* _Required action_
Go through the data below and return each line where the string "mise" appears.

=== Begin Enclosure ===

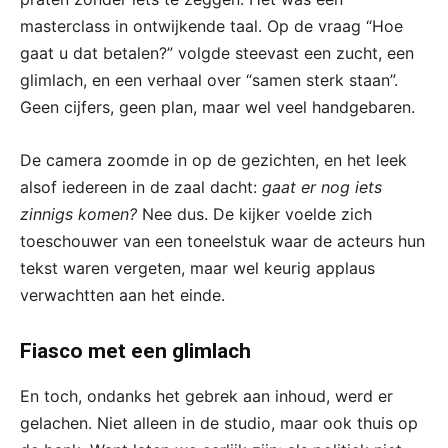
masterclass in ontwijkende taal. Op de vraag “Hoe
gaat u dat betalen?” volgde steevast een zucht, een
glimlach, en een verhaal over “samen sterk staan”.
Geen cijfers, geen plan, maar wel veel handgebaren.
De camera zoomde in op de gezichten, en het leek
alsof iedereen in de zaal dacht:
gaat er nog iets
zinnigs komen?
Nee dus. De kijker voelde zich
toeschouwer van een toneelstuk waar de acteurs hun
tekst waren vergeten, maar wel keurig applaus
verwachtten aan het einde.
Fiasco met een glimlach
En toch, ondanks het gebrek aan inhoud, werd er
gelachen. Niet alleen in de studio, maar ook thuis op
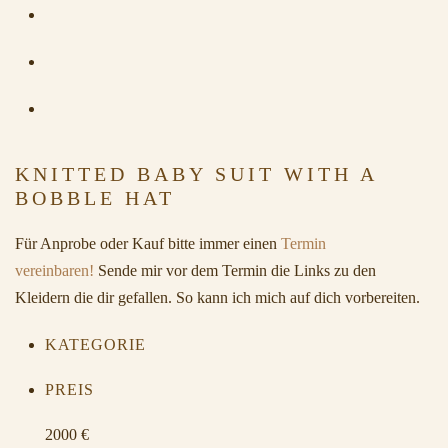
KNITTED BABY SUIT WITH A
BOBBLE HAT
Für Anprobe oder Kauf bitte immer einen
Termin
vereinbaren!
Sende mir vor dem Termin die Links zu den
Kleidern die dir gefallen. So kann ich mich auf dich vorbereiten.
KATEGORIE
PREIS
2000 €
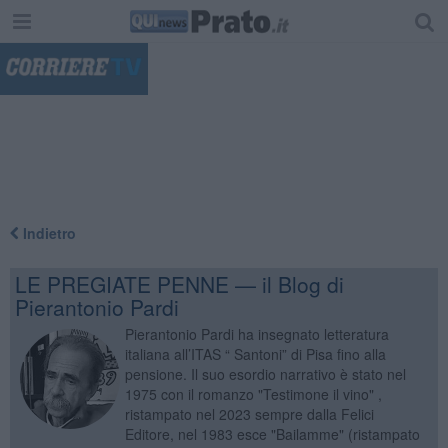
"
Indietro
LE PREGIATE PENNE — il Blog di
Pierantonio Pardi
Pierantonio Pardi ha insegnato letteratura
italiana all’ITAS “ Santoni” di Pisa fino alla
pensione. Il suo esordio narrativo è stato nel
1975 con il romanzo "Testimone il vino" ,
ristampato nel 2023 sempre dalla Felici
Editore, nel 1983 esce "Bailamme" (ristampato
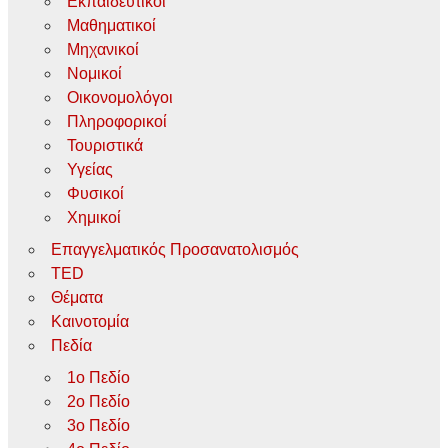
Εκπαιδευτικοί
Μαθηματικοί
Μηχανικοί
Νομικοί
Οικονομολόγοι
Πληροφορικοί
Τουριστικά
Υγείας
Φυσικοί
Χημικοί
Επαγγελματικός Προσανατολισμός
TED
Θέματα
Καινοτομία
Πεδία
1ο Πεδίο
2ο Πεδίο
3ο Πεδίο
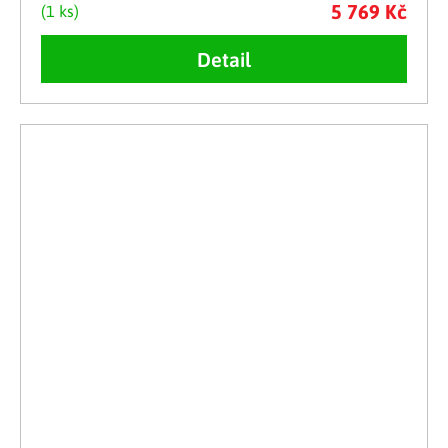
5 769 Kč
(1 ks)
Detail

=== End Enclosure ===
=== Begin Enclosure ===

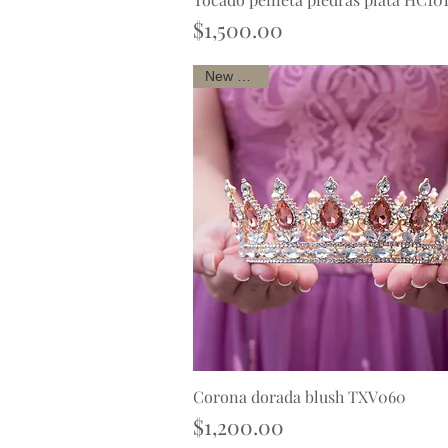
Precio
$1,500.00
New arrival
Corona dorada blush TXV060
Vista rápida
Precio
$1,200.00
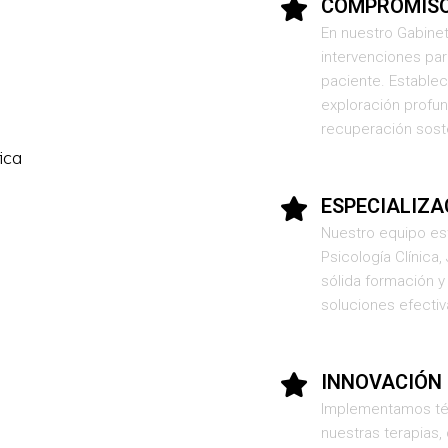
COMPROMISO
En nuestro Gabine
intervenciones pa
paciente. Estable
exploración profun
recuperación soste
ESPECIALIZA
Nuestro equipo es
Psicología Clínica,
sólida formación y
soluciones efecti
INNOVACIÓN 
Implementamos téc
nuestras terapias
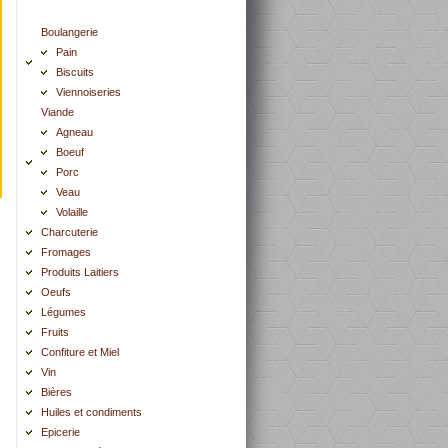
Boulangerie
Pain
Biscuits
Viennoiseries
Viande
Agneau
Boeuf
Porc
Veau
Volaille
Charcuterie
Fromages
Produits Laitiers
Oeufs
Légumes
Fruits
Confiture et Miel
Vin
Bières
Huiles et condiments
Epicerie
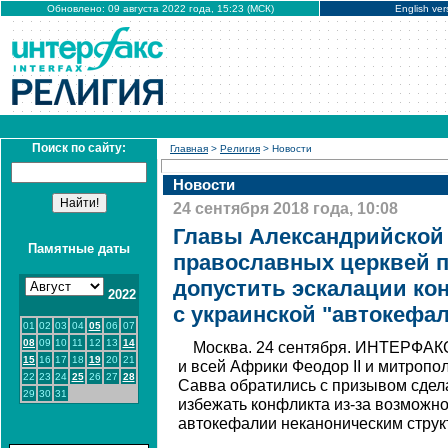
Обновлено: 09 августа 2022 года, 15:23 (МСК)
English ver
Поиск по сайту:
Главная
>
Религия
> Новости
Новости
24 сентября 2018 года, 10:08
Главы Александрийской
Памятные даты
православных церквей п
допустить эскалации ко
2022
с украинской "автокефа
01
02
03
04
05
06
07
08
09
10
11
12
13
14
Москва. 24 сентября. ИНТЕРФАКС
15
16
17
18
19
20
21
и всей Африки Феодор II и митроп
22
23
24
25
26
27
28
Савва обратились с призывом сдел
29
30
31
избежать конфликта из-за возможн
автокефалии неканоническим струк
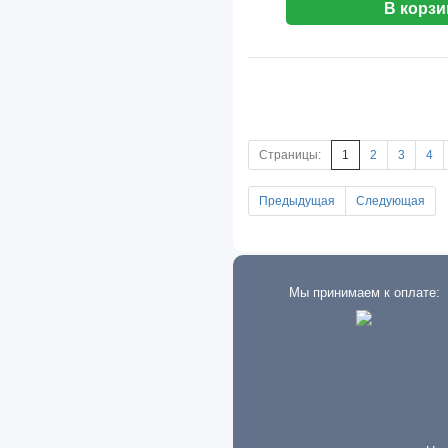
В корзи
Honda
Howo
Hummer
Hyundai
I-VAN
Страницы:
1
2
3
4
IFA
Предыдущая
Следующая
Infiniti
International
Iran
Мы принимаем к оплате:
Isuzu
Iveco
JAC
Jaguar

=== End Enclosure ===
=== Begin Enclosure ===

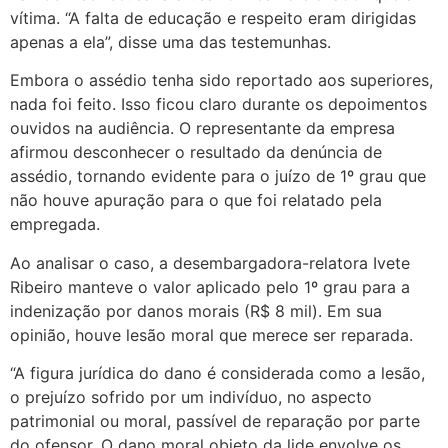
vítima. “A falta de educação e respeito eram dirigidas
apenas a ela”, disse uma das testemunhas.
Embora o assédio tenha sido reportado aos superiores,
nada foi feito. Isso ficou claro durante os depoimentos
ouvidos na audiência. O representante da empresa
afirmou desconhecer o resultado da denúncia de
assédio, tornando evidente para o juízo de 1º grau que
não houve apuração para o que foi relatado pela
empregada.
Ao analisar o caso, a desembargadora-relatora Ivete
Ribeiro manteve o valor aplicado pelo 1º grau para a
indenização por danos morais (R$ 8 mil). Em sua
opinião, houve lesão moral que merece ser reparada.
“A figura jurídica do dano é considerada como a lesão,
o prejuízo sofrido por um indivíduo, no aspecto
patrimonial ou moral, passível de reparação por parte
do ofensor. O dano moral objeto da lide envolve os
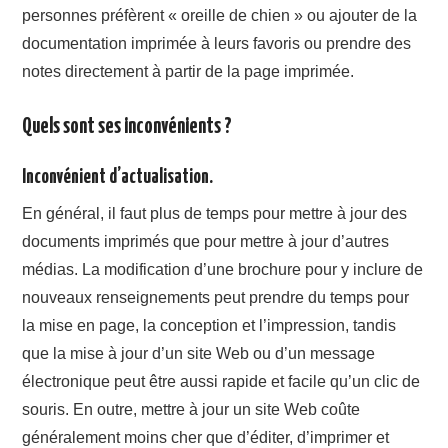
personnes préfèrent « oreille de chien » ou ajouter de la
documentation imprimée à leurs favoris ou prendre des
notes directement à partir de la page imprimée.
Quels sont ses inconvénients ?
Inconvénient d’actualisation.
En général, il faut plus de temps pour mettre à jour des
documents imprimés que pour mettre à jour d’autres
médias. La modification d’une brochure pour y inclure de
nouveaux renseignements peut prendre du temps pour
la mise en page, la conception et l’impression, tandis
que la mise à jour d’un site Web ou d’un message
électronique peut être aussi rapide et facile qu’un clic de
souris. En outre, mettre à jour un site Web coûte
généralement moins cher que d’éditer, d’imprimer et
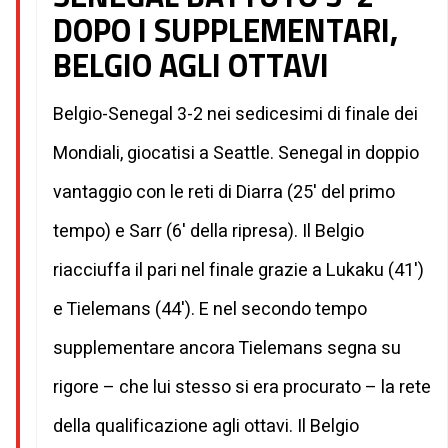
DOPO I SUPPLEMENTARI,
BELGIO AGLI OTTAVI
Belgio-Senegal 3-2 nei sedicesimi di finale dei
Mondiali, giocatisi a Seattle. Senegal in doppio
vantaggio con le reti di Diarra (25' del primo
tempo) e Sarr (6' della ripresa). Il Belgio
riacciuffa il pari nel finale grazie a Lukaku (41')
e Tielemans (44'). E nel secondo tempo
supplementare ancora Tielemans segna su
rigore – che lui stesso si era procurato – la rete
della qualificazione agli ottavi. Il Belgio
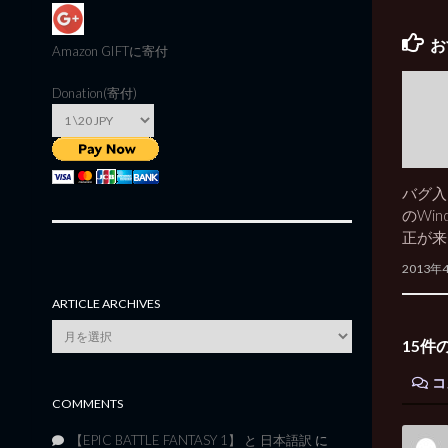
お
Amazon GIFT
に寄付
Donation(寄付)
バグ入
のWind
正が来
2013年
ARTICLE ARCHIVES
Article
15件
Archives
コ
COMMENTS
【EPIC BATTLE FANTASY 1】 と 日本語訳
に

=== End Enclosure ===

* _Task output_
la mise en page, la conception et l’impression, tandis
que la mise à jour d’un site Web ou d’un message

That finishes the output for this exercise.